ELLA Training Details

First of all, thanks for the remarkable work! I've a few questions about the training details:

Batch size and steps of training SD1.5 on 512 res
Batch size and steps of training SDXL on 512 & 1024 res
Is 34M training data size necessary? Have you tried training on 0.1M, 1M, 10M oens?
How is the 100K 1024 res data collected?
What's the prompt used for data recaption?

Thanks

Apr 15 '24 11:04 chenbowen

I am training SDXL ELLA so I can answer a few.

Batch size and steps of training SDXL on 512 & 1024 res

As big as you can get ideally.

Is 34M training data size necessary? Have you tried training on 0.1M, 1M, 10M oens?

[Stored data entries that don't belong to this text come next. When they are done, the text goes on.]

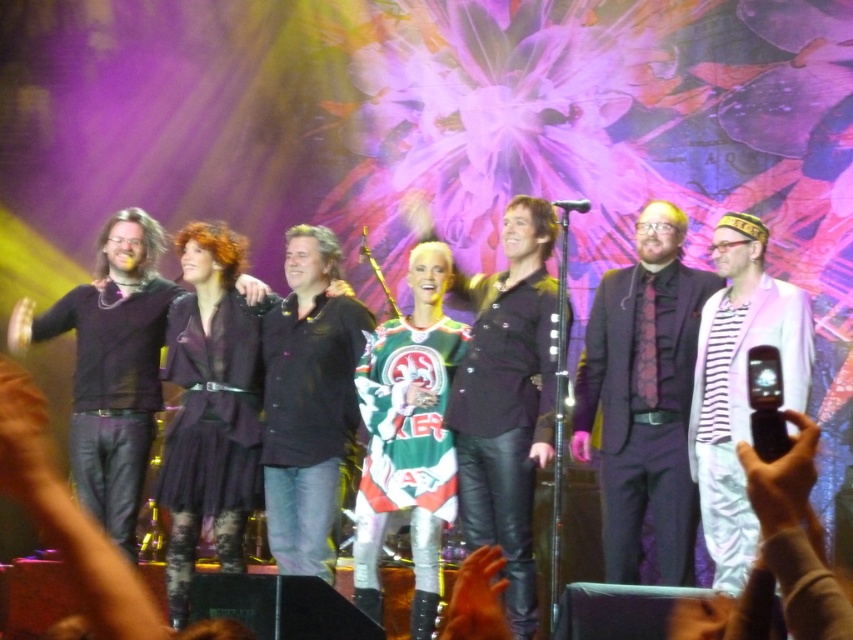 Question: Which is farther from the white striped shirt at right?

Choices:
 (A) matte black jacket at center
 (B) dark purple suit at center

Answer: (A)

Question: Which point is farther to the camera?

Choices:
 (A) dark purple suit at center
 (B) matte black jacket at center

Answer: (B)

Question: Considering the relative positions of dark purple suit at center and white striped shirt at right in the image provided, where is dark purple suit at center located with respect to white striped shirt at right?

Choices:
 (A) below
 (B) above

Answer: (B)

Question: Which object appears farthest from the camera in this image?

Choices:
 (A) matte black jacket at center
 (B) white striped shirt at right

Answer: (A)

Question: Does dark purple suit at center appear on the right side of matte black jacket at center?

Choices:
 (A) no
 (B) yes

Answer: (B)

Question: Can you confirm if white striped shirt at right is thinner than matte black jacket at center?

Choices:
 (A) no
 (B) yes

Answer: (A) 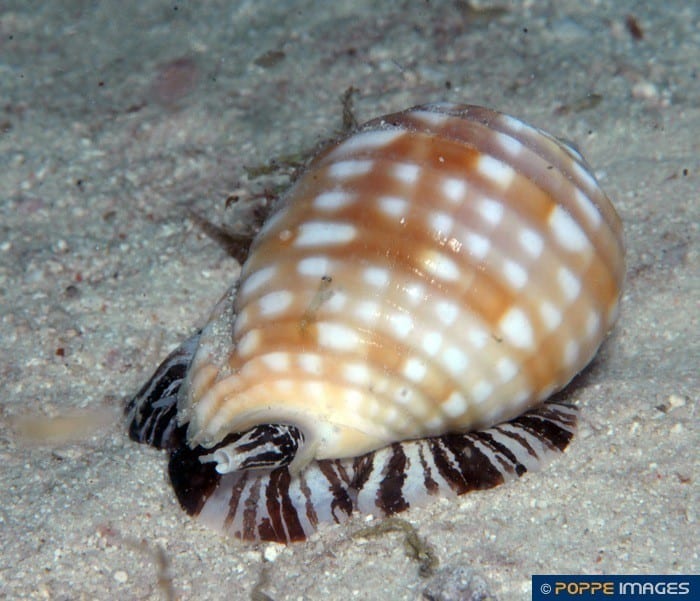 This screenshot has width=700, height=601. Identify the location of light reflections. (453, 245), (414, 276), (400, 300), (376, 334). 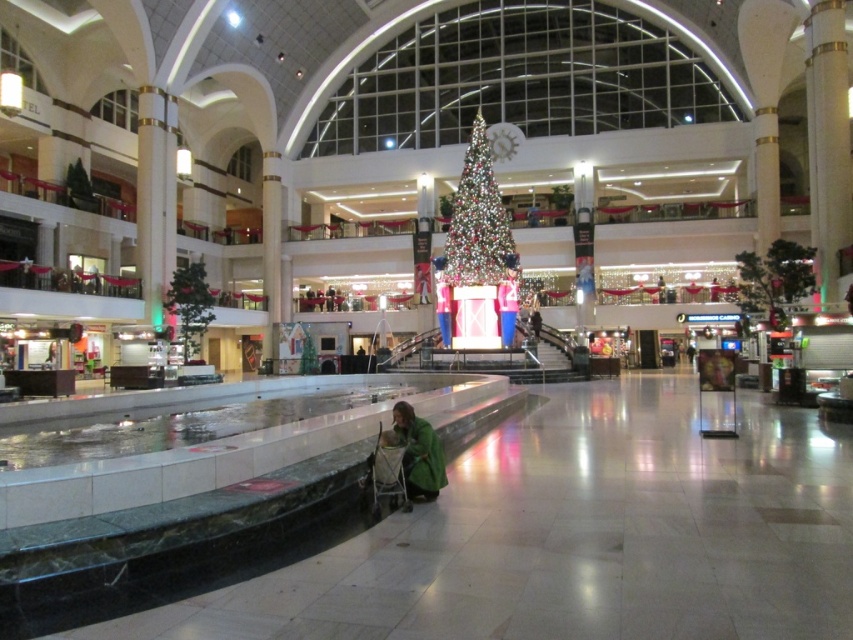 Can you confirm if iridescent glass christmas tree at center is positioned below green fabric at center?

Actually, iridescent glass christmas tree at center is above green fabric at center.

Who is shorter, iridescent glass christmas tree at center or green fabric at center?

green fabric at center

This screenshot has height=640, width=853. Find the location of `iridescent glass christmas tree at center`. iridescent glass christmas tree at center is located at coordinates (477, 221).

Find the location of a particular element. iridescent glass christmas tree at center is located at coordinates (477, 221). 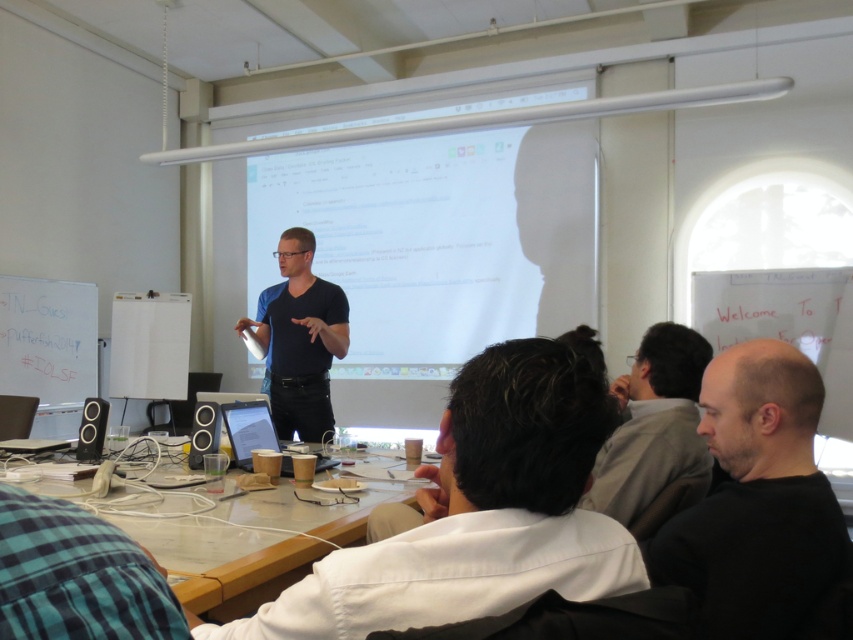 You are an attendee at the presentation. You need to pass a note to the person sitting next to you. The note is as big as the wooden table at lower center. Can the white cotton shirt at center hold the note?

The white cotton shirt at center is bigger than the wooden table at lower center. Since the note is as big as the wooden table at lower center, the white cotton shirt at center can hold the note.

You are sitting at the back of the conference room and want to hand a document to the presenter wearing the white cotton shirt at center. If your arm can reach 30 inches, can you reach them without getting up?

The distance between you and the white cotton shirt at center is 29.52 inches, so yes, you can reach them with your arm since it is slightly shorter than your reach. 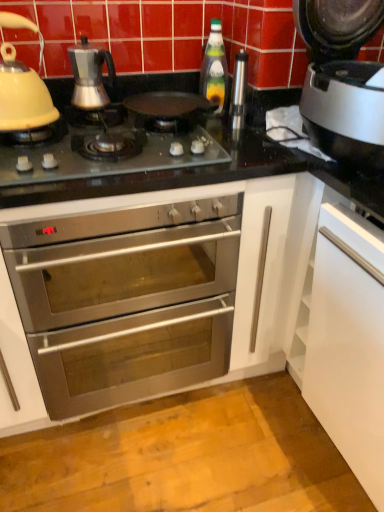 Question: From their relative heights in the image, would you say white glossy dishwasher at lower right, the second appliance viewed from the top, is taller or shorter than green glass bottle at center?

Choices:
 (A) tall
 (B) short

Answer: (A)

Question: In terms of width, does white glossy dishwasher at lower right, the second appliance viewed from the top, look wider or thinner when compared to green glass bottle at center?

Choices:
 (A) wide
 (B) thin

Answer: (A)

Question: Considering the real-world distances, which object is farthest from the green glass bottle at center?

Choices:
 (A) stainless steel oven at center
 (B) matte yellow kettle at left, the first kitchen appliance when ordered from left to right
 (C) satin silver coffee maker at upper left, which is counted as the first kitchen appliance, starting from the right
 (D) white glossy dishwasher at lower right, the second appliance viewed from the top
 (E) black glass gas stove at center

Answer: (D)

Question: Considering the real-world distances, which object is closest to the matte yellow kettle at left, placed as the second kitchen appliance when sorted from right to left?

Choices:
 (A) stainless steel oven at center
 (B) white glossy dishwasher at lower right, marked as the 1th appliance in a right-to-left arrangement
 (C) green glass bottle at center
 (D) satin silver coffee maker at upper left, which is counted as the first kitchen appliance, starting from the right
 (E) satin silver thermos at upper right, which ranks as the 1th appliance in left-to-right order

Answer: (D) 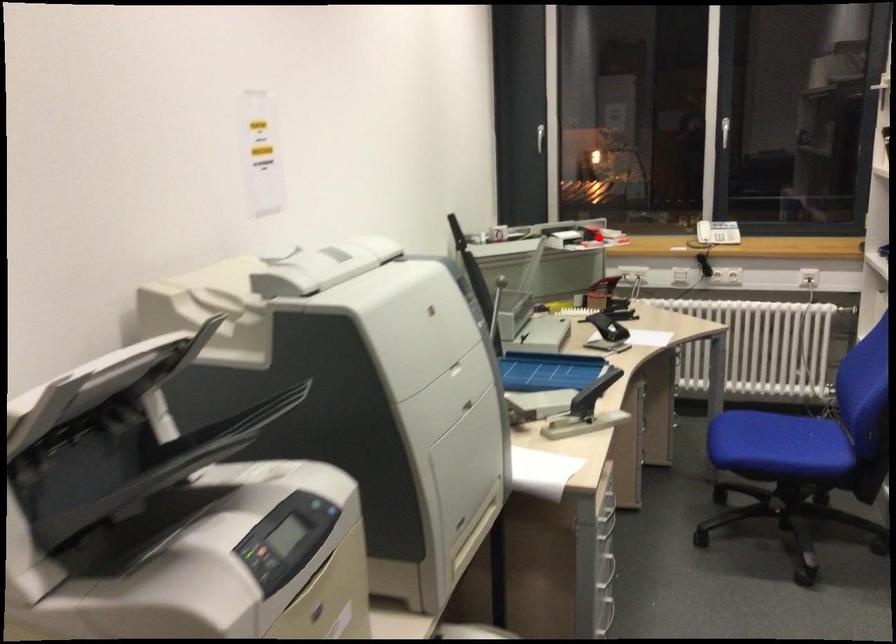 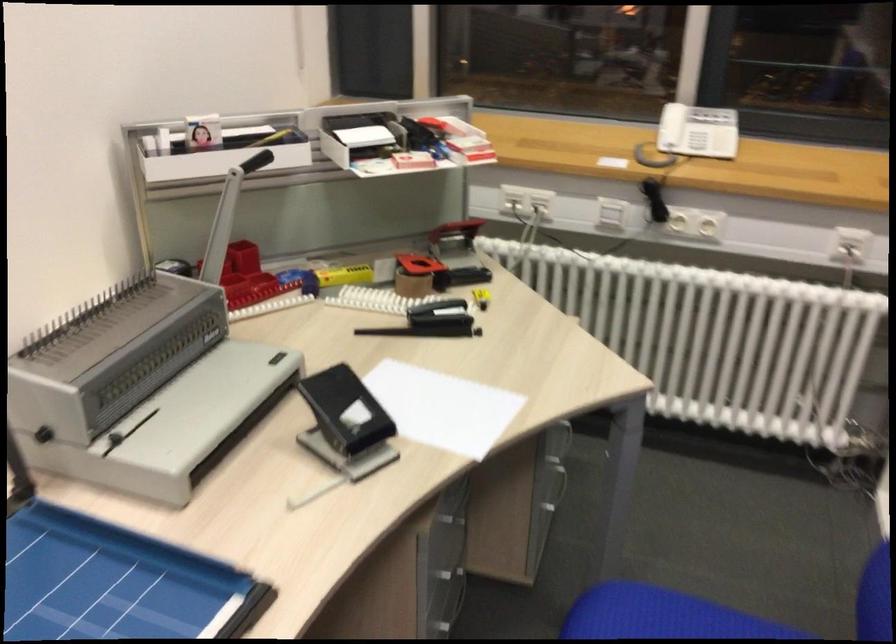 The point at the highlighted location is marked in the first image. Where is the corresponding point in the second image?

(421, 160) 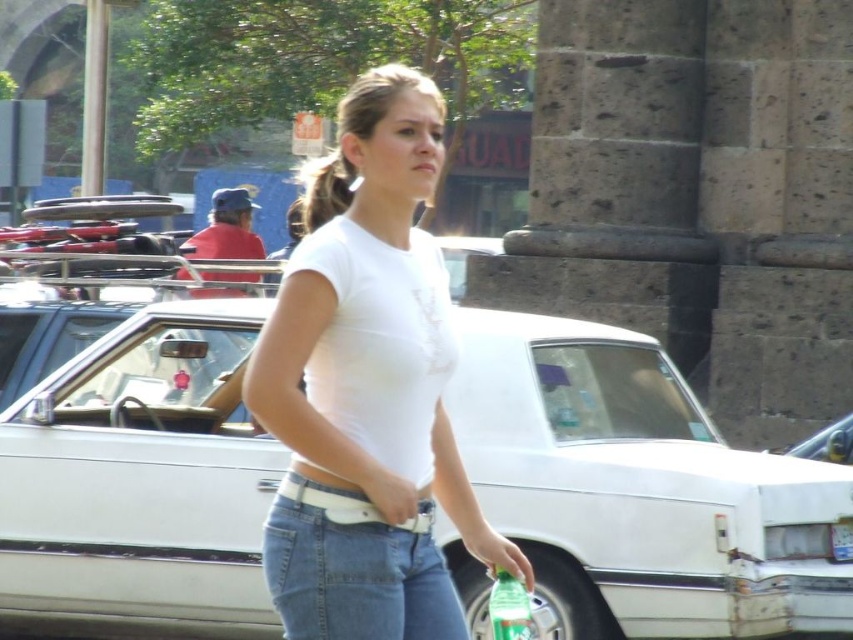 You are a pedestrian standing at the crosswalk and see the white matte car at center and the blonde hair at center in the scene. Which one is positioned more to the right side?

The white matte car at center is positioned more to the right side than the blonde hair at center.

You are a photographer trying to capture a closeup of the blonde hair at center and the green matte bottle at center. Which object should you zoom in on to ensure both are in frame without moving the camera?

The blonde hair at center is wider than the green matte bottle at center, so you should zoom in on the green matte bottle at center to ensure both are in frame without moving the camera.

34 M is actually maybe too small. I have tried training on smaller amounts and if the concept doesn't exist in your training data the adapter may struggle with reproducing it, see: https://github.com/TencentQQGYLab/ELLA/issues/35

What's the prompt used for data recaption?

You can just use any major mllm like llava 1.6 and "Describe this image in detail".

May 07 '24 00:05 AmericanPresidentJimmyCarter

@AmericanPresidentJimmyCarter Hello, I would appreciate it if you could share your training script and code,thanks a lot!

May 09 '24 01:05 DthdZK

@AmericanPresidentJimmyCarter Hello, I would appreciate it if you could share your training script and code,thanks a lot!

looks like training scripts are here: https://github.com/DataCTE/ELLA_Training and https://github.com/TencentQQGYLab/ELLA/pull/27

May 24 '24 14:05 matbeedotcom

@AmericanPresidentJimmyCarter Hello, I would appreciate it if you could share your training script and code,thanks a lot!

If it ever works well I will release the weights. I don't have anything like the results from the paper so far.

May 24 '24 21:05 AmericanPresidentJimmyCarter